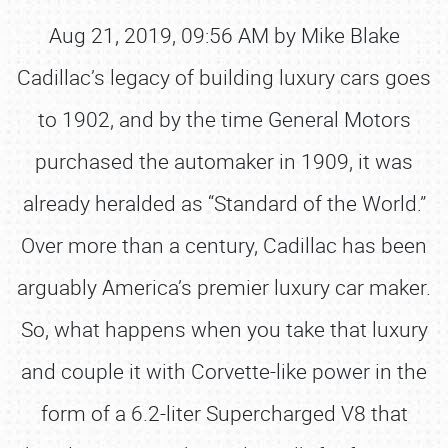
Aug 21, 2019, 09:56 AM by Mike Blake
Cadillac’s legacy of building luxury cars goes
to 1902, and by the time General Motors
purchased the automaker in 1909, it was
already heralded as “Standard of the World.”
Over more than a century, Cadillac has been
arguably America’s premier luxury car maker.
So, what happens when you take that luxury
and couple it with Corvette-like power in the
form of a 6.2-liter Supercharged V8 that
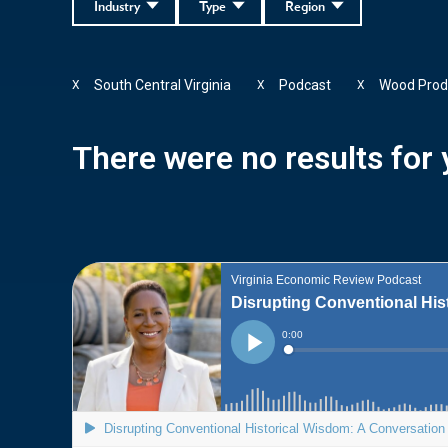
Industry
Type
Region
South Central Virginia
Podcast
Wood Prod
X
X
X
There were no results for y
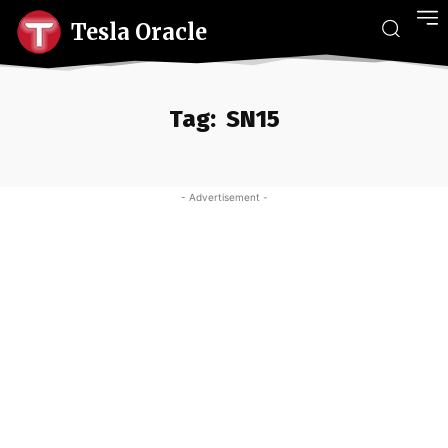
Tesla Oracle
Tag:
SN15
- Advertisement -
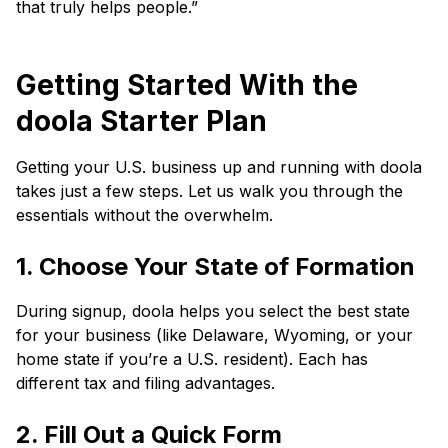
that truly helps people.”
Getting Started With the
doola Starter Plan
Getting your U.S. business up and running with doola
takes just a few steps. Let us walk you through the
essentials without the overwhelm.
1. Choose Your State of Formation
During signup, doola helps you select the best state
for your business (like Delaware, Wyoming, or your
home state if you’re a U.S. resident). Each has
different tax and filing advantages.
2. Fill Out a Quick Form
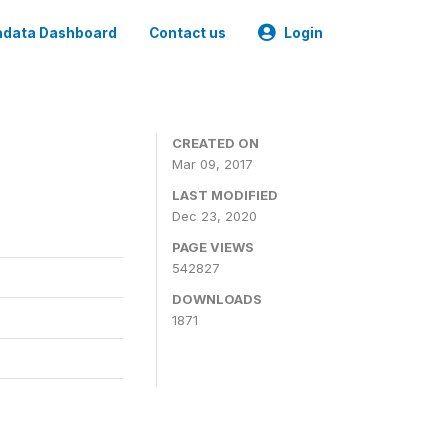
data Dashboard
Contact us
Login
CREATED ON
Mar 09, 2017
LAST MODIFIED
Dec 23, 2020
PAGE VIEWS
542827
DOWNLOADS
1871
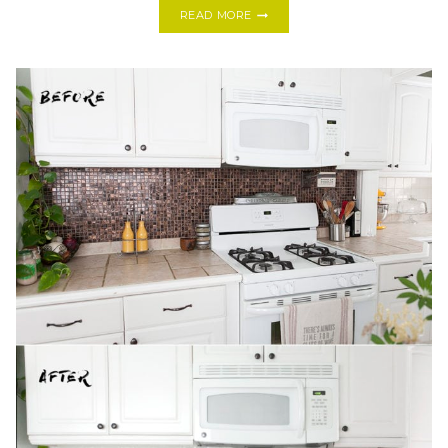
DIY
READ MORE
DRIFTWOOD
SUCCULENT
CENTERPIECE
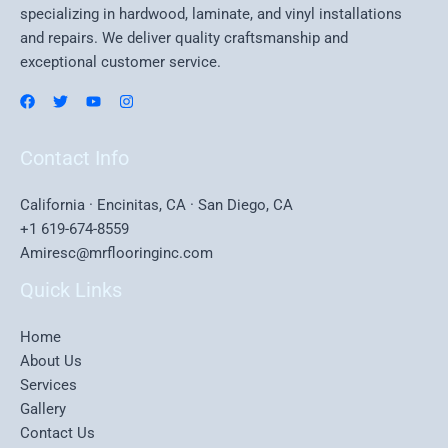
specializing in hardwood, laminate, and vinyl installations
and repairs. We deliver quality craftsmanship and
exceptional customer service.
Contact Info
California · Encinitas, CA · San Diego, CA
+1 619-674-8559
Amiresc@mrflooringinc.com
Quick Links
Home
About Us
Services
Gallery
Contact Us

※ ※ ※

◆ Prompt ◆
In your copy of the records above, include no pictures and match every line exactly.

◆ Reply to the exercise ◆
Aug 21, 2019, 09:56 AM by Mike Blake
Cadillac’s legacy of building luxury cars goes
to 1902, and by the time General Motors
purchased the automaker in 1909, it was
already heralded as “Standard of the World.”
Over more than a century, Cadillac has been
arguably America’s premier luxury car maker.
So, what happens when you take that luxury
and couple it with Corvette-like power in the
form of a 6.2-liter Supercharged V8 that
Industry
Type
Region
South Central Virginia
Podcast
Wood Prod
X
X
X
There were no results for y
Tesla Oracle
Tag:
SN15
- Advertisement -
that truly helps people.”
Getting Started With the
doola Starter Plan
Getting your U.S. business up and running with doola
takes just a few steps. Let us walk you through the
essentials without the overwhelm.
1. Choose Your State of Formation
During signup, doola helps you select the best state
for your business (like Delaware, Wyoming, or your
home state if you’re a U.S. resident). Each has
different tax and filing advantages.
2. Fill Out a Quick Form
data Dashboard
Contact us
Login
CREATED ON
Mar 09, 2017
LAST MODIFIED
Dec 23, 2020
PAGE VIEWS
542827
DOWNLOADS
1871
DIY
READ MORE
DRIFTWOOD
SUCCULENT
CENTERPIECE
specializing in hardwood, laminate, and vinyl installations
and repairs. We deliver quality craftsmanship and
exceptional customer service.
Contact Info
California · Encinitas, CA · San Diego, CA
+1 619-674-8559
Amiresc@mrflooringinc.com
Quick Links
Home
About Us
Services
Gallery
Contact Us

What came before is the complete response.